If a country wanted to get 1000 megawatts of electricity how much would it cost to build plants that could provide this using various forms of electricity production.
Assume you were looking into getting 1000 megawatts from hydroelectric, nuclear, coal, natural gas, geothermal, wind, solar and whatever other sources of power there are.
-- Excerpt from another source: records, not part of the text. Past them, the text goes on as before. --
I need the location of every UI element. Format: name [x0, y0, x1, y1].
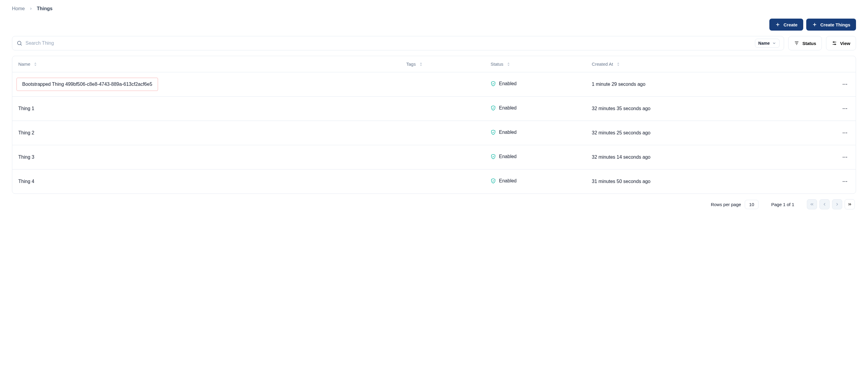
search-filter-dropdown[interactable]: Name: [755, 39, 780, 48]
page-indicator: Page 1 of 1: [771, 202, 794, 207]
row-actions-button[interactable]: [840, 104, 850, 113]
shield-check-icon: [491, 154, 496, 159]
toolbar: Name Status View: [12, 36, 856, 50]
row-actions-button[interactable]: [840, 152, 850, 162]
shield-check-icon: [491, 130, 496, 135]
row-name: Thing 3: [18, 154, 34, 160]
filter-icon: [794, 40, 799, 46]
sort-icon: [419, 62, 423, 66]
rows-per-page-label: Rows per page: [711, 202, 741, 207]
row-status: Enabled: [491, 178, 517, 183]
page-size-select[interactable]: 10: [745, 200, 759, 209]
status-filter-button[interactable]: Status: [788, 36, 822, 50]
table-row[interactable]: Bootstrapped Thing 499bf506-c8e8-4743-88…: [12, 72, 856, 96]
table-row[interactable]: Thing 1Enabled32 minutes 35 seconds ago: [12, 96, 856, 121]
breadcrumb-home[interactable]: Home: [12, 6, 25, 11]
svg-point-17: [845, 108, 845, 109]
svg-point-26: [845, 181, 845, 182]
svg-point-15: [846, 84, 847, 85]
create-things-button[interactable]: Create Things: [806, 19, 856, 31]
sort-icon: [506, 62, 510, 66]
more-horizontal-icon: [842, 154, 848, 160]
search-input[interactable]: [26, 40, 752, 46]
row-created-at: 32 minutes 14 seconds ago: [586, 145, 788, 170]
pager: [807, 199, 855, 209]
column-tags[interactable]: Tags: [406, 61, 423, 66]
chevron-left-icon: [822, 202, 827, 207]
row-status-text: Enabled: [499, 154, 517, 159]
row-created-at: 32 minutes 25 seconds ago: [586, 121, 788, 145]
row-tags: [400, 96, 485, 121]
view-button-label: View: [840, 41, 850, 46]
svg-point-13: [843, 84, 844, 85]
create-button-label: Create: [783, 22, 798, 27]
shield-check-icon: [491, 178, 496, 183]
column-tags-label: Tags: [406, 61, 416, 66]
row-status-text: Enabled: [499, 105, 517, 111]
shield-check-icon: [491, 105, 496, 111]
column-name-label: Name: [18, 61, 30, 66]
row-tags: [400, 72, 485, 96]
page-first-button[interactable]: [807, 199, 817, 209]
row-name: Thing 1: [18, 106, 34, 111]
search-filter-label: Name: [758, 41, 770, 46]
row-actions-button[interactable]: [840, 177, 850, 186]
svg-point-10: [833, 42, 834, 42]
table-row[interactable]: Thing 4Enabled31 minutes 50 seconds ago: [12, 170, 856, 194]
row-created-at: 31 minutes 50 seconds ago: [586, 170, 788, 194]
svg-point-20: [845, 133, 845, 134]
svg-point-21: [846, 133, 847, 134]
row-created-at: 1 minute 29 seconds ago: [586, 72, 788, 96]
row-status: Enabled: [491, 81, 517, 86]
svg-point-23: [845, 157, 845, 158]
view-button[interactable]: View: [826, 36, 856, 50]
rows-per-page: Rows per page 10: [711, 200, 759, 209]
column-status-label: Status: [491, 61, 503, 66]
row-status-text: Enabled: [499, 130, 517, 135]
row-status-text: Enabled: [499, 81, 517, 86]
table-footer: Rows per page 10 Page 1 of 1: [12, 194, 856, 215]
page-prev-button[interactable]: [819, 199, 830, 209]
table-row[interactable]: Thing 2Enabled32 minutes 25 seconds ago: [12, 121, 856, 145]
shield-check-icon: [491, 81, 496, 86]
header-actions: Create Create Things: [12, 19, 856, 31]
sort-icon: [616, 62, 620, 66]
page-next-button[interactable]: [832, 199, 842, 209]
row-name: Thing 2: [18, 130, 34, 136]
row-status: Enabled: [491, 130, 517, 135]
table-wrap: Name Tags Stat: [12, 56, 856, 194]
plus-icon: [775, 22, 780, 27]
chevron-right-icon: [835, 202, 839, 207]
breadcrumb-current: Things: [37, 6, 53, 11]
svg-point-19: [843, 133, 844, 134]
row-tags: [400, 121, 485, 145]
svg-point-18: [846, 108, 847, 109]
table-row[interactable]: Thing 3Enabled32 minutes 14 seconds ago: [12, 145, 856, 170]
column-created-at[interactable]: Created At: [592, 61, 620, 66]
row-created-at: 32 minutes 35 seconds ago: [586, 96, 788, 121]
row-tags: [400, 170, 485, 194]
svg-point-22: [843, 157, 844, 158]
more-horizontal-icon: [842, 106, 848, 112]
row-actions-button[interactable]: [840, 128, 850, 138]
row-tags: [400, 145, 485, 170]
svg-line-5: [21, 45, 22, 46]
chevrons-right-icon: [847, 202, 852, 207]
search-icon: [17, 40, 23, 46]
row-status: Enabled: [491, 154, 517, 159]
things-table: Name Tags Stat: [12, 56, 856, 194]
create-button[interactable]: Create: [769, 19, 803, 31]
more-horizontal-icon: [842, 81, 848, 87]
column-status[interactable]: Status: [491, 61, 510, 66]
chevron-right-icon: [29, 7, 33, 10]
svg-point-4: [18, 41, 21, 45]
svg-point-27: [846, 181, 847, 182]
search-wrap: Name: [12, 36, 784, 50]
page-last-button[interactable]: [845, 199, 855, 209]
column-name[interactable]: Name: [18, 61, 37, 66]
more-horizontal-icon: [842, 178, 848, 184]
svg-point-12: [835, 44, 836, 45]
create-things-button-label: Create Things: [820, 22, 850, 27]
row-actions-button[interactable]: [840, 80, 850, 89]
row-name: Thing 4: [18, 179, 34, 184]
What would it cost to build 1000 megawatt plants using each of these sources?
This site quotes $400 million for a new, natural gas 1000 megawatt plant.
AFAIK, there have been no 1000MW solar or wind plants built anywhere in the world.
The US onshore cost for wind of much smaller size, based upon the news stories of
specific plants recently, have been in the 1.2-1.5 million per MW range. There was a request recently in England to build a 1,000 off-shore farm and the news stories said the estimated cost could be about 2.5 billion.
Solar PV costs might be 5-10 billion. 1,000MW of PV was nearly the entire annual production capacity of the world’s PV manufacturers last year.
http://jscms.jrn.columbia.edu/cns/2005-03-15/milkowski-smartwind
That turbine cost $1.8 million and produces 1.65 Megawatts, which is 1.1 Billion total. That is not a bad price really, and it’d probably be cheaper if you mass produced them.
The up front construction costs are important, but I’d also like to see a comparison of what it would take to keep the plant running for 50 years. I suspect you’ll find that nuke plants are the most expensive up front, but the cheapest in the long term. Wind power has a huge up front cost but zero fuel costs (but you have to figure in some maintenance costs). PV has a huge up front cost, zero fuel cost, but then the PV panels have to be replaced every few decades which gets very expensive in the long term.
I figured that too. A coal plant will have to spend alot on raw materials to generate electricty while a wind plant or solar plant spends nothing.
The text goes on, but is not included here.